• Your objective: Copy each line in the data below that contains the word "page".
■ ■ ■ ■ ■
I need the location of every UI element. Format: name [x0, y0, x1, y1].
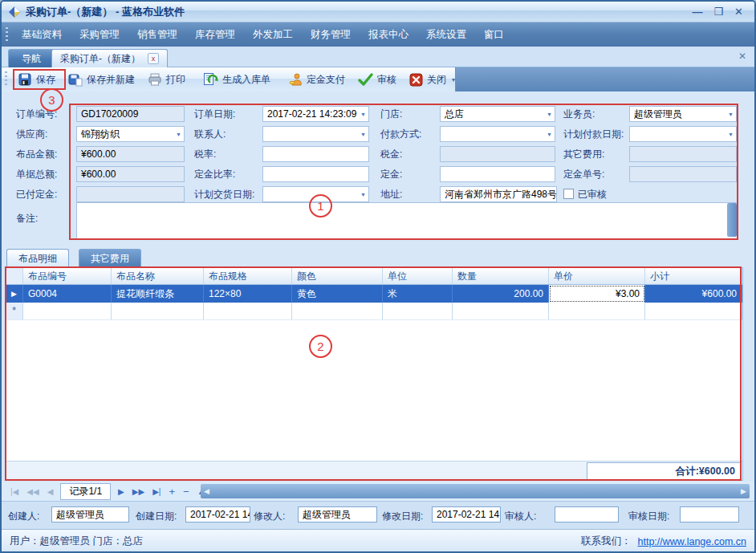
insert-record-icon[interactable]: + [165, 486, 179, 498]
menu-item-inventory[interactable]: 库存管理 [186, 24, 244, 46]
plan-delivery-date-field[interactable]: ▼ [262, 186, 369, 202]
remark-scrollbar[interactable] [727, 203, 737, 237]
dropdown-icon[interactable]: ▼ [360, 112, 366, 118]
tab-other-fees[interactable]: 其它费用 [79, 249, 141, 267]
toolbar-grip [5, 71, 7, 87]
cell-fabric-spec[interactable]: 122×80 [204, 285, 292, 303]
cell-unit[interactable]: 米 [383, 285, 453, 303]
scroll-right-icon[interactable]: ▶ [741, 487, 746, 495]
contact-field[interactable]: ▼ [262, 126, 369, 142]
delete-record-icon[interactable]: − [179, 486, 193, 498]
menu-item-finance[interactable]: 财务管理 [302, 24, 360, 46]
fabric-amount-field[interactable]: ¥600.00 [76, 146, 185, 162]
other-fee-field[interactable] [629, 146, 737, 162]
horizontal-scrollbar[interactable]: ◀ ▶ [201, 484, 750, 498]
tab-fabric-detail[interactable]: 布品明细 [6, 249, 69, 267]
audit-button[interactable]: 审核 [352, 71, 403, 89]
deposit-no-label: 定金单号: [563, 166, 604, 182]
dropdown-icon[interactable]: ▼ [728, 112, 734, 118]
cell-price-editing[interactable]: ¥3.00 [549, 285, 645, 303]
website-link[interactable]: http://www.lange.com.cn [638, 536, 746, 547]
deposit-no-field[interactable] [629, 166, 737, 182]
bill-total-field[interactable]: ¥600.00 [76, 166, 185, 182]
col-subtotal[interactable]: 小计 [645, 268, 742, 284]
dropdown-icon[interactable]: ▼ [547, 132, 552, 138]
cell-qty[interactable]: 200.00 [453, 285, 549, 303]
deposit-rate-field[interactable] [262, 166, 369, 182]
salesman-label: 业务员: [563, 106, 595, 122]
deposit-field[interactable] [440, 166, 555, 182]
audit-trail-bar: 创建人: 超级管理员 创建日期: 2017-02-21 14 修改人: 超级管理… [2, 501, 754, 529]
prior-record-icon[interactable]: ◀ [43, 487, 58, 496]
close-dropdown-icon[interactable]: ▾ [452, 76, 455, 83]
plan-pay-date-field[interactable]: ▼ [629, 126, 737, 142]
audited-checkbox[interactable] [563, 189, 574, 199]
save-button[interactable]: 保存 [11, 70, 62, 89]
detail-grid: 布品编号 布品名称 布品规格 颜色 单位 数量 单价 小计 ▶ G0004 提花… [5, 267, 743, 481]
tab-close-icon[interactable]: x [148, 53, 159, 64]
other-fee-label: 其它费用: [563, 146, 604, 162]
menu-item-outsourcing[interactable]: 外发加工 [244, 24, 302, 46]
auditor-field [555, 506, 619, 523]
tax-rate-field[interactable] [262, 146, 369, 162]
table-row-selected[interactable]: ▶ G0004 提花顺纤缎条 122×80 黄色 米 200.00 ¥3.00 … [6, 285, 742, 303]
dropdown-icon[interactable]: ▼ [360, 192, 366, 198]
next-record-icon[interactable]: ▶ [114, 487, 128, 496]
deposit-pay-icon [288, 72, 303, 87]
print-button[interactable]: 打印 [141, 70, 192, 89]
col-unit[interactable]: 单位 [383, 268, 453, 284]
paid-deposit-label: 已付定金: [16, 186, 57, 202]
col-color[interactable]: 颜色 [292, 268, 383, 284]
col-qty[interactable]: 数量 [453, 268, 549, 284]
col-fabric-code[interactable]: 布品编号 [23, 268, 112, 284]
tab-purchase-order[interactable]: 采购订单-（新建） x [51, 49, 168, 67]
modifier-field: 超级管理员 [298, 506, 377, 523]
cell-fabric-code[interactable]: G0004 [23, 285, 112, 303]
tab-navigation[interactable]: 导航 [8, 49, 55, 67]
dropdown-icon[interactable]: ▼ [360, 132, 366, 138]
next-page-icon[interactable]: ▶▶ [128, 487, 148, 496]
menu-item-purchase[interactable]: 采购管理 [71, 24, 128, 46]
minimize-icon[interactable]: — [692, 6, 702, 18]
dropdown-icon[interactable]: ▼ [728, 132, 734, 138]
dropdown-icon[interactable]: ▼ [176, 132, 181, 138]
table-row-new[interactable]: * [6, 303, 742, 320]
cell-color[interactable]: 黄色 [292, 285, 383, 303]
close-form-button[interactable]: 关闭 ▾ [403, 71, 461, 89]
remark-textarea[interactable] [76, 202, 738, 239]
generate-inbound-button[interactable]: 生成入库单 [197, 70, 277, 89]
save-and-new-button[interactable]: 保存并新建 [62, 70, 141, 89]
pay-method-field[interactable]: ▼ [440, 126, 555, 142]
scroll-left-icon[interactable]: ◀ [204, 487, 209, 495]
menu-item-sales[interactable]: 销售管理 [128, 24, 186, 46]
order-date-field[interactable]: 2017-02-21 14:23:09 ▼ [262, 106, 369, 122]
menu-item-reports[interactable]: 报表中心 [360, 24, 417, 46]
tabbar-close-icon[interactable]: ✕ [738, 51, 746, 62]
store-field[interactable]: 总店 ▼ [440, 106, 555, 122]
order-no-field[interactable]: GD17020009 [76, 106, 185, 122]
menu-item-settings[interactable]: 系统设置 [417, 24, 475, 46]
prior-page-icon[interactable]: ◀◀ [22, 487, 43, 496]
col-fabric-name[interactable]: 布品名称 [112, 268, 204, 284]
menu-item-window[interactable]: 窗口 [475, 24, 513, 46]
deposit-pay-button[interactable]: 定金支付 [282, 70, 352, 89]
close-icon[interactable]: ✕ [734, 6, 743, 18]
menu-item-base-data[interactable]: 基础资料 [13, 24, 71, 46]
col-price[interactable]: 单价 [549, 268, 645, 284]
dropdown-icon[interactable]: ▼ [547, 112, 552, 118]
maximize-icon[interactable]: ❒ [713, 6, 723, 18]
record-navigator: |◀ ◀◀ ◀ 记录1/1 ▶ ▶▶ ▶| + − ▲ ✔ × ◀ ▶ [2, 482, 754, 501]
creator-label: 创建人: [8, 508, 39, 524]
cell-fabric-name[interactable]: 提花顺纤缎条 [112, 285, 204, 303]
first-record-icon[interactable]: |◀ [6, 487, 22, 496]
tax-field[interactable] [440, 146, 555, 162]
salesman-field[interactable]: 超级管理员 ▼ [629, 106, 737, 122]
last-record-icon[interactable]: ▶| [148, 487, 165, 496]
cell-subtotal[interactable]: ¥600.00 [645, 285, 742, 303]
supplier-field[interactable]: 锦翔纺织 ▼ [76, 126, 185, 142]
title-bar: 采购订单-（新建） - 蓝格布业软件 — ❒ ✕ [2, 2, 754, 22]
paid-deposit-field[interactable] [76, 186, 185, 202]
floppy-icon [18, 72, 32, 87]
col-fabric-spec[interactable]: 布品规格 [204, 268, 292, 284]
address-field[interactable]: 河南省郑州市京广路498号 [440, 186, 557, 202]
■ ■ ■ ■ ■
• Expected output:
next-page-icon[interactable]: ▶▶ [128, 487, 148, 496]
prior-page-icon[interactable]: ◀◀ [22, 487, 43, 496]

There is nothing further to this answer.